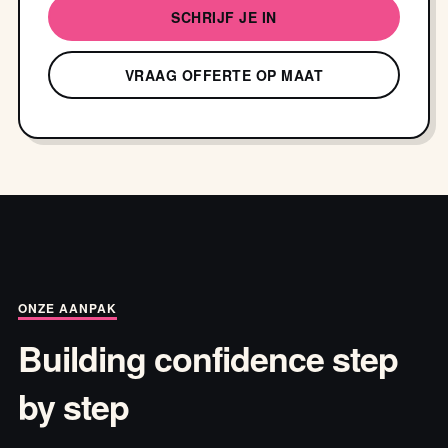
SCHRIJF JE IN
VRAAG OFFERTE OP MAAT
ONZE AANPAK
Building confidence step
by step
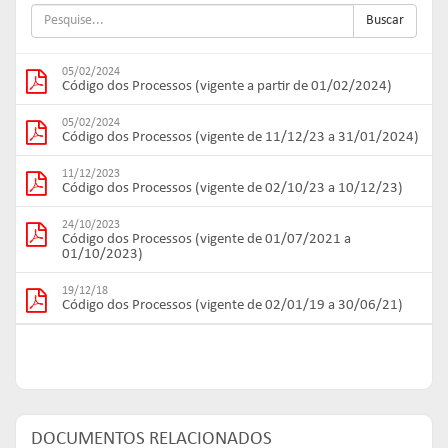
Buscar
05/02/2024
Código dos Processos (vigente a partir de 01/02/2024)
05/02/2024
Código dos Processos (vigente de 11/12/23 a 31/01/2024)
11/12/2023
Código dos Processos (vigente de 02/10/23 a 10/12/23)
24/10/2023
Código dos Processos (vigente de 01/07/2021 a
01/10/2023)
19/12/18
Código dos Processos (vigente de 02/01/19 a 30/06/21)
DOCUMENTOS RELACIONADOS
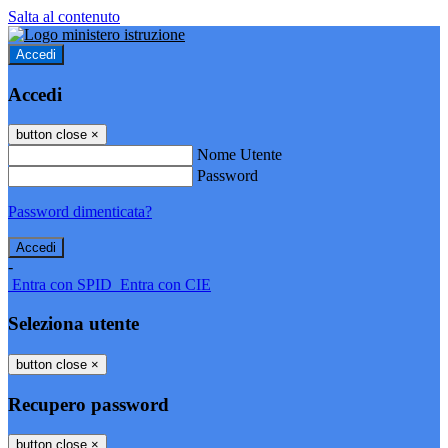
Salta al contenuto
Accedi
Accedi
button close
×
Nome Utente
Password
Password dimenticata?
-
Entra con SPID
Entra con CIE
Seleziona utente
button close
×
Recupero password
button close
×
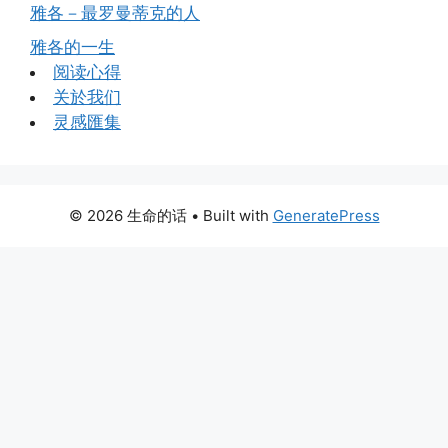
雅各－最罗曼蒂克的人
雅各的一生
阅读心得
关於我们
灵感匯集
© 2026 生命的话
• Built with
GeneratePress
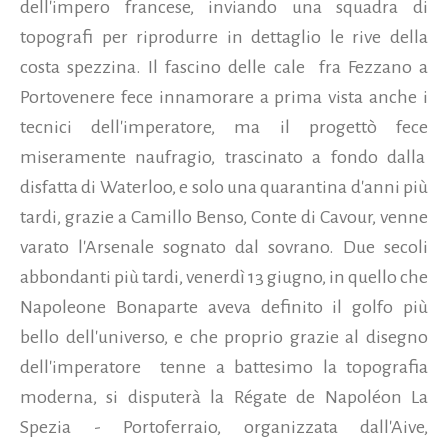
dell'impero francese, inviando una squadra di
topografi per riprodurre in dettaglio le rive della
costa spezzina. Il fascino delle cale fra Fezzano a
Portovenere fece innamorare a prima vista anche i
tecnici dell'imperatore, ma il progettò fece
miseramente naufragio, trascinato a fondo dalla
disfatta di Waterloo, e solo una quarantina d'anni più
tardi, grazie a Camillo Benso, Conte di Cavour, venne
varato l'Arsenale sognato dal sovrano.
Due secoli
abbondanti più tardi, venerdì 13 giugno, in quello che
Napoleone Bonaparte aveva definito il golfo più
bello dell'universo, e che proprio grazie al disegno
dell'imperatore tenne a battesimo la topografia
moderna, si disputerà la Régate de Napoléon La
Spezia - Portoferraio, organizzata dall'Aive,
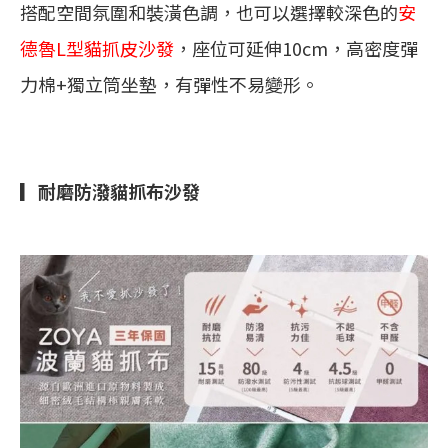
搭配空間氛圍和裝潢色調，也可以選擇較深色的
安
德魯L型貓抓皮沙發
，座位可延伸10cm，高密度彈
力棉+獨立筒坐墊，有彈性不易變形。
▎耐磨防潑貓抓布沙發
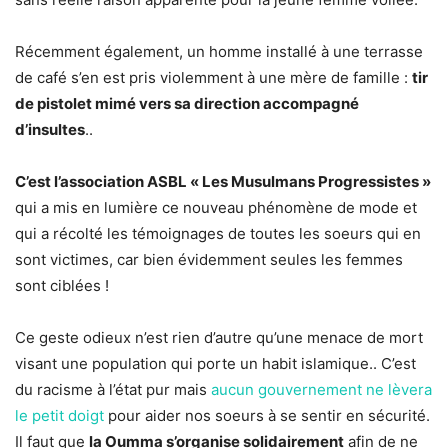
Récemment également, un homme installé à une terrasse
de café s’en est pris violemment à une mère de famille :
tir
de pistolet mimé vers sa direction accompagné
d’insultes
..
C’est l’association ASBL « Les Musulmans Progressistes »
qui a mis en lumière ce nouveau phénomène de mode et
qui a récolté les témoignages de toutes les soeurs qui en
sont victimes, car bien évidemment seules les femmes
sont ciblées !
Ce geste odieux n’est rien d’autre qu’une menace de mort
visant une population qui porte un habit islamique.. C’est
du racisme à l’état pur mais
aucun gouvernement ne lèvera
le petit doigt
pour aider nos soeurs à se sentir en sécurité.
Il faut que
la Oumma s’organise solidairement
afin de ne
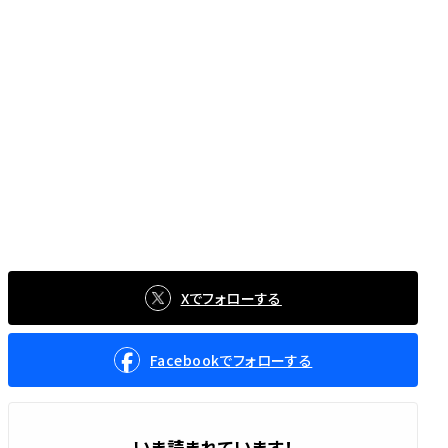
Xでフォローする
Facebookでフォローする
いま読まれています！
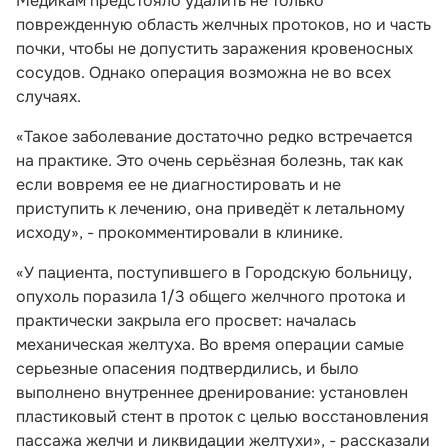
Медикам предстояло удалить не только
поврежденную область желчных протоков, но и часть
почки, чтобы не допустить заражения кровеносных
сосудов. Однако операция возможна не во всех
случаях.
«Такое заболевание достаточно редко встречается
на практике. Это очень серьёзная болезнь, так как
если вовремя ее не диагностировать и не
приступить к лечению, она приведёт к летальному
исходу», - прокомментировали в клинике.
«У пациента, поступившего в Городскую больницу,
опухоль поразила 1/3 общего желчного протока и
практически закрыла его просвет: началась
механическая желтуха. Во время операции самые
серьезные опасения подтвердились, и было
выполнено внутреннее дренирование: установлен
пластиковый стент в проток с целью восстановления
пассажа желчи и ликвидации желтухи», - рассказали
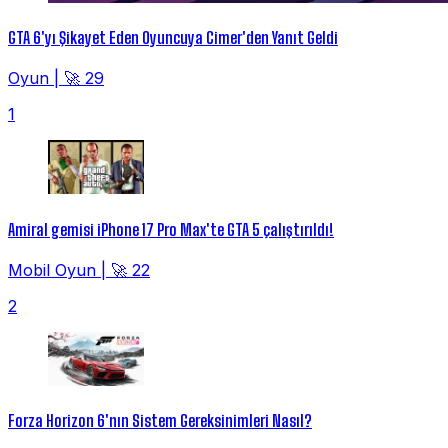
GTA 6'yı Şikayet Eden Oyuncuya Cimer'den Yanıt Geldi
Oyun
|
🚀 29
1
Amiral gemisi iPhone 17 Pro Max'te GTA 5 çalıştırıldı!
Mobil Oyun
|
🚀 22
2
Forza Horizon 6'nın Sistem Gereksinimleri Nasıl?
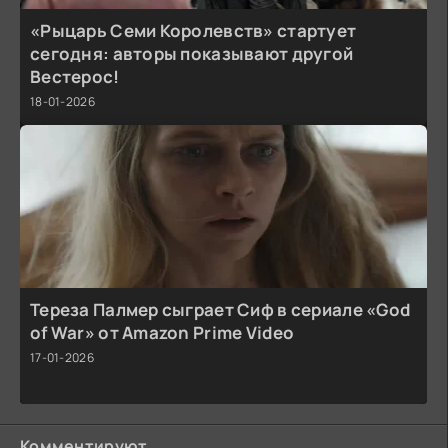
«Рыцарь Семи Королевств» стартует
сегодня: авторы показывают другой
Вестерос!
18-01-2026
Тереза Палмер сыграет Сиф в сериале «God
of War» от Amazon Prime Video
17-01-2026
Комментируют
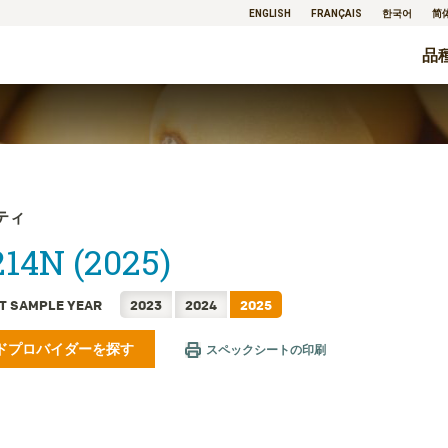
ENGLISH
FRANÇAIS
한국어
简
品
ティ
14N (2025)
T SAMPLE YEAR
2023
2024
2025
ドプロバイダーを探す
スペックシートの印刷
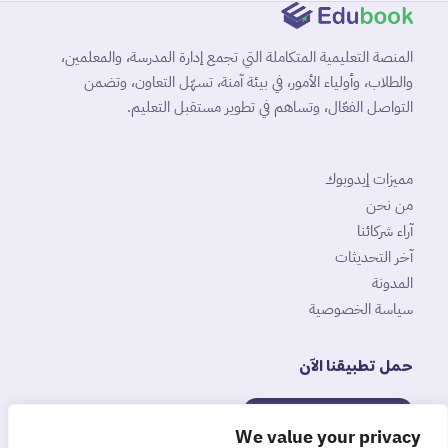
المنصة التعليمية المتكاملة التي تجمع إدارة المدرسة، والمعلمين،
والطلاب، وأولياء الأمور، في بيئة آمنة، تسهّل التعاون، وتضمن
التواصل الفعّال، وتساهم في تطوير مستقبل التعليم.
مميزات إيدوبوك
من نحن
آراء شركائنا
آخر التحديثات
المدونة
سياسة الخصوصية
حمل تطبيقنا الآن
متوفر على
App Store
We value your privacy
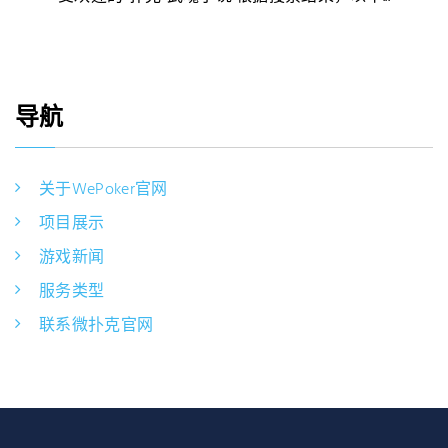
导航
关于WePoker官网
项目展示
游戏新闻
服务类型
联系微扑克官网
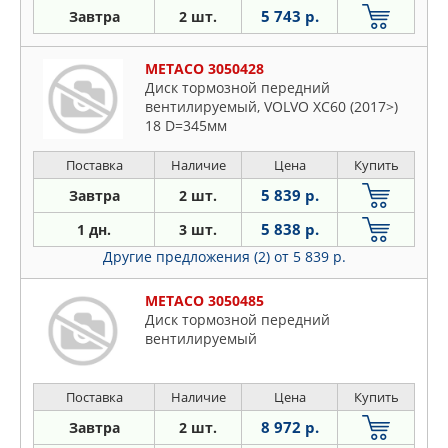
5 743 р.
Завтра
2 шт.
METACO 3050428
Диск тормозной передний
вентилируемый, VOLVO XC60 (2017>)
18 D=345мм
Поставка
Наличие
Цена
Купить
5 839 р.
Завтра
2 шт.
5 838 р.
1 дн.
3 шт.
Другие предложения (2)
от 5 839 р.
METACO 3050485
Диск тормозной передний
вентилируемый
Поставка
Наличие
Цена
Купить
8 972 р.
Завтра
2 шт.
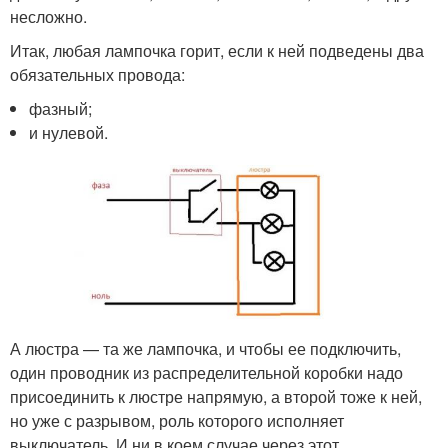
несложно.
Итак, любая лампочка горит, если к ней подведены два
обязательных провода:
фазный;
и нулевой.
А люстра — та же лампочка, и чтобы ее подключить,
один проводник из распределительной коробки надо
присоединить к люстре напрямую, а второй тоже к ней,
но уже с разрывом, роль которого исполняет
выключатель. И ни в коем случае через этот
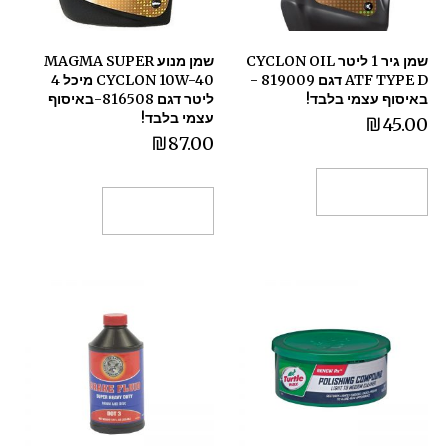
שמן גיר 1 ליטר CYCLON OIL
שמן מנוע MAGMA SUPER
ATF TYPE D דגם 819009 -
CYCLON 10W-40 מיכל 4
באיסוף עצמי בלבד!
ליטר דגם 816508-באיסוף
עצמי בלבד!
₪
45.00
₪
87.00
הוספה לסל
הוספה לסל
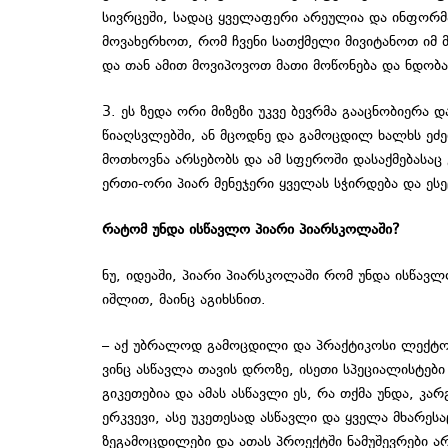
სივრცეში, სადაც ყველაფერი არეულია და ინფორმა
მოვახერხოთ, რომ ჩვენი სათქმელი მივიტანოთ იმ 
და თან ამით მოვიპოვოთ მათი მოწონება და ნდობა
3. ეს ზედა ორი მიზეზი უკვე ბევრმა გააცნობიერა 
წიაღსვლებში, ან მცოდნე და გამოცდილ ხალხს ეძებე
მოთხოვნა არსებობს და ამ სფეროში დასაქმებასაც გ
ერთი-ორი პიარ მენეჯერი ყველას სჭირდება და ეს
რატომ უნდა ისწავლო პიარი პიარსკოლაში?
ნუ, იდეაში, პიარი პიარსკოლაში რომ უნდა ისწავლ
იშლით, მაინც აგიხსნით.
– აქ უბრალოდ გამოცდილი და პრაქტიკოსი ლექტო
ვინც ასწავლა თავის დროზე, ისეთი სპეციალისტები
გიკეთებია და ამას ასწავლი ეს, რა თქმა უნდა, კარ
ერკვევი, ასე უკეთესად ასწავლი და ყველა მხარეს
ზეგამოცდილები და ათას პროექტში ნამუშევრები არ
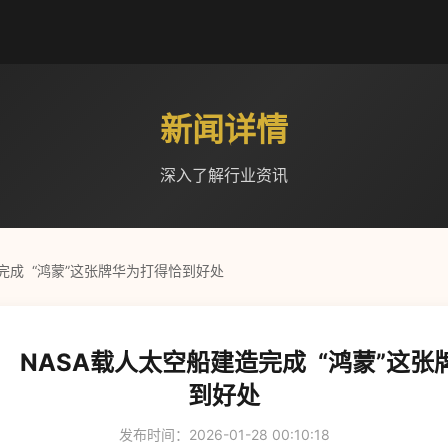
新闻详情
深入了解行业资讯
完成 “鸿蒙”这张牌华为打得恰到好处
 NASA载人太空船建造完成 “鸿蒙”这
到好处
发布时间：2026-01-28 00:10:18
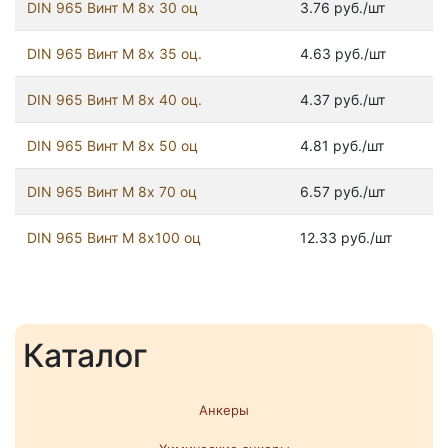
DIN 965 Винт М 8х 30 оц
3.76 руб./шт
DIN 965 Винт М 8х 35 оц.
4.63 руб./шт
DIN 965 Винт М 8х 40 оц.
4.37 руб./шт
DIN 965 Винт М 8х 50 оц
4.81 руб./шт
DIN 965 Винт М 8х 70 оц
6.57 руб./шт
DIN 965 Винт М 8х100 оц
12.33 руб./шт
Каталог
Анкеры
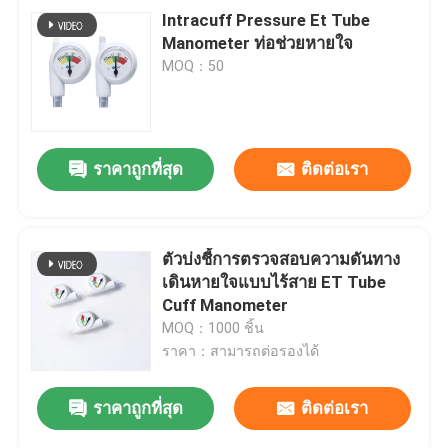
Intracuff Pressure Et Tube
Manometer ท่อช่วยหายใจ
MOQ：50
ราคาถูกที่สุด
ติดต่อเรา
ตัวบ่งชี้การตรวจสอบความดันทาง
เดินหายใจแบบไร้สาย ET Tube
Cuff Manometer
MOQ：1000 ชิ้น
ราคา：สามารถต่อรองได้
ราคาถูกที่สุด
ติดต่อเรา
--------------------
• _Directions_
Pictures are to be left out. Everything else in the records above gets repeated exactly.

• _Solution below_
SCHRIJF JE IN
VRAAG OFFERTE OP MAAT
ONZE AANPAK
Building confidence step
by step
Buscar
05/02/2024
Código dos Processos (vigente a partir de 01/02/2024)
05/02/2024
Código dos Processos (vigente de 11/12/23 a 31/01/2024)
11/12/2023
Código dos Processos (vigente de 02/10/23 a 10/12/23)
24/10/2023
Código dos Processos (vigente de 01/07/2021 a
01/10/2023)
19/12/18
Código dos Processos (vigente de 02/01/19 a 30/06/21)
DOCUMENTOS RELACIONADOS
Salta al contenuto
Accedi
Accedi
button close
×
Nome Utente
Password
Password dimenticata?
-
Entra con SPID
Entra con CIE
Seleziona utente
button close
×
Recupero password
button close
×
雅各－最罗曼蒂克的人
雅各的一生
阅读心得
关於我们
灵感匯集
© 2026 生命的话
• Built with
GeneratePress
dell'impero francese, inviando una squadra di
topografi per riprodurre in dettaglio le rive della
costa spezzina. Il fascino delle cale fra Fezzano a
Portovenere fece innamorare a prima vista anche i
tecnici dell'imperatore, ma il progettò fece
miseramente naufragio, trascinato a fondo dalla
disfatta di Waterloo, e solo una quarantina d'anni più
tardi, grazie a Camillo Benso, Conte di Cavour, venne
varato l'Arsenale sognato dal sovrano.
Due secoli
abbondanti più tardi, venerdì 13 giugno, in quello che
Napoleone Bonaparte aveva definito il golfo più
bello dell'universo, e che proprio grazie al disegno
dell'imperatore tenne a battesimo la topografia
moderna, si disputerà la Régate de Napoléon La
Spezia - Portoferraio, organizzata dall'Aive,
搭配空間氛圍和裝潢色調，也可以選擇較深色的
安
德魯L型貓抓皮沙發
，座位可延伸10cm，高密度彈
力棉+獨立筒坐墊，有彈性不易變形。
▎耐磨防潑貓抓布沙發
Récemment également, un homme installé à une terrasse
de café s’en est pris violemment à une mère de famille :
tir
de pistolet mimé vers sa direction accompagné
d’insultes
..
C’est l’association ASBL « Les Musulmans Progressistes »
qui a mis en lumière ce nouveau phénomène de mode et
qui a récolté les témoignages de toutes les soeurs qui en
sont victimes, car bien évidemment seules les femmes
sont ciblées !
Ce geste odieux n’est rien d’autre qu’une menace de mort
visant une population qui porte un habit islamique.. C’est
du racisme à l’état pur mais
aucun gouvernement ne lèvera
le petit doigt
pour aider nos soeurs à se sentir en sécurité.
Il faut que
la Oumma s’organise solidairement
afin de ne
Xでフォローする
Facebookでフォローする
いま読まれています！
Медикам предстояло удалить не только
поврежденную область желчных протоков, но и часть
почки, чтобы не допустить заражения кровеносных
сосудов. Однако операция возможна не во всех
случаях.
«Такое заболевание достаточно редко встречается
на практике. Это очень серьёзная болезнь, так как
если вовремя ее не диагностировать и не
приступить к лечению, она приведёт к летальному
исходу», - прокомментировали в клинике.
«У пациента, поступившего в Городскую больницу,
опухоль поразила 1/3 общего желчного протока и
практически закрыла его просвет: началась
механическая желтуха. Во время операции самые
серьезные опасения подтвердились, и было
выполнено внутреннее дренирование: установлен
пластиковый стент в проток с целью восстановления
пассажа желчи и ликвидации желтухи», - рассказали
GTA 6'yı Şikayet Eden Oyuncuya Cimer'den Yanıt Geldi
Oyun
|
🚀 29
1
Amiral gemisi iPhone 17 Pro Max'te GTA 5 çalıştırıldı!
Mobil Oyun
|
🚀 22
2
Forza Horizon 6'nın Sistem Gereksinimleri Nasıl?
«Рыцарь Семи Королевств» стартует
сегодня: авторы показывают другой
Вестерос!
18-01-2026
Тереза Палмер сыграет Сиф в сериале «God
of War» от Amazon Prime Video
17-01-2026
Комментируют
ENGLISH
FRANÇAIS
한국어
简
品
ティ
14N (2025)
T SAMPLE YEAR
2023
2024
2025
ドプロバイダーを探す
スペックシートの印刷
المنصة التعليمية المتكاملة التي تجمع إدارة المدرسة، والمعلمين،
والطلاب، وأولياء الأمور، في بيئة آمنة، تسهّل التعاون، وتضمن
التواصل الفعّال، وتساهم في تطوير مستقبل التعليم.
مميزات إيدوبوك
من نحن
آراء شركائنا
آخر التحديثات
المدونة
سياسة الخصوصية
حمل تطبيقنا الآن
متوفر على
App Store
We value your privacy
导航
关于WePoker官网
项目展示
游戏新闻
服务类型
联系微扑克官网
5 743 р.
Завтра
2 шт.
METACO 3050428
Диск тормозной передний
вентилируемый, VOLVO XC60 (2017>)
18 D=345мм
Поставка
Наличие
Цена
Купить
5 839 р.
Завтра
2 шт.
5 838 р.
1 дн.
3 шт.
Другие предложения (2)
от 5 839 р.
METACO 3050485
Диск тормозной передний
вентилируемый
Поставка
Наличие
Цена
Купить
8 972 р.
Завтра
2 шт.
несложно.
Итак, любая лампочка горит, если к ней подведены два
обязательных провода:
фазный;
и нулевой.
А люстра — та же лампочка, и чтобы ее подключить,
один проводник из распределительной коробки надо
присоединить к люстре напрямую, а второй тоже к ней,
но уже с разрывом, роль которого исполняет
выключатель. И ни в коем случае через этот
שמן גיר 1 ליטר CYCLON OIL
שמן מנוע MAGMA SUPER
ATF TYPE D דגם 819009 -
CYCLON 10W-40 מיכל 4
באיסוף עצמי בלבד!
ליטר דגם 816508-באיסוף
עצמי בלבד!
₪
45.00
₪
87.00
הוספה לסל
הוספה לסל
სივრცეში, სადაც ყველაფერი არეულია და ინფორმა
მოვახერხოთ, რომ ჩვენი სათქმელი მივიტანოთ იმ 
და თან ამით მოვიპოვოთ მათი მოწონება და ნდობა
3. ეს ზედა ორი მიზეზი უკვე ბევრმა გააცნობიერა 
წიაღსვლებში, ან მცოდნე და გამოცდილ ხალხს ეძებე
მოთხოვნა არსებობს და ამ სფეროში დასაქმებასაც გ
ერთი-ორი პიარ მენეჯერი ყველას სჭირდება და ეს
რატომ უნდა ისწავლო პიარი პიარსკოლაში?
ნუ, იდეაში, პიარი პიარსკოლაში რომ უნდა ისწავლ
იშლით, მაინც აგიხსნით.
– აქ უბრალოდ გამოცდილი და პრაქტიკოსი ლექტო
ვინც ასწავლა თავის დროზე, ისეთი სპეციალისტები
გიკეთებია და ამას ასწავლი ეს, რა თქმა უნდა, კარ
ერკვევი, ასე უკეთესად ასწავლი და ყველა მხარეს
ზეგამოცდილები და ათას პროექტში ნამუშევრები არ
新闻详情
深入了解行业资讯
完成 “鸿蒙”这张牌华为打得恰到好处
 NASA载人太空船建造完成 “鸿蒙”这
到好处
发布时间：2026-01-28 00:10:18
DIN 965 Винт М 8х 30 оц
3.76 руб./шт
DIN 965 Винт М 8х 35 оц.
4.63 руб./шт
DIN 965 Винт М 8х 40 оц.
4.37 руб./шт
DIN 965 Винт М 8х 50 оц
4.81 руб./шт
DIN 965 Винт М 8х 70 оц
6.57 руб./шт
DIN 965 Винт М 8х100 оц
12.33 руб./шт
Каталог
Анкеры
Intracuff Pressure Et Tube
Manometer ท่อช่วยหายใจ
MOQ：50
ราคาถูกที่สุด
ติดต่อเรา
ตัวบ่งชี้การตรวจสอบความดันทาง
เดินหายใจแบบไร้สาย ET Tube
Cuff Manometer
MOQ：1000 ชิ้น
ราคา：สามารถต่อรองได้
ราคาถูกที่สุด
ติดต่อเรา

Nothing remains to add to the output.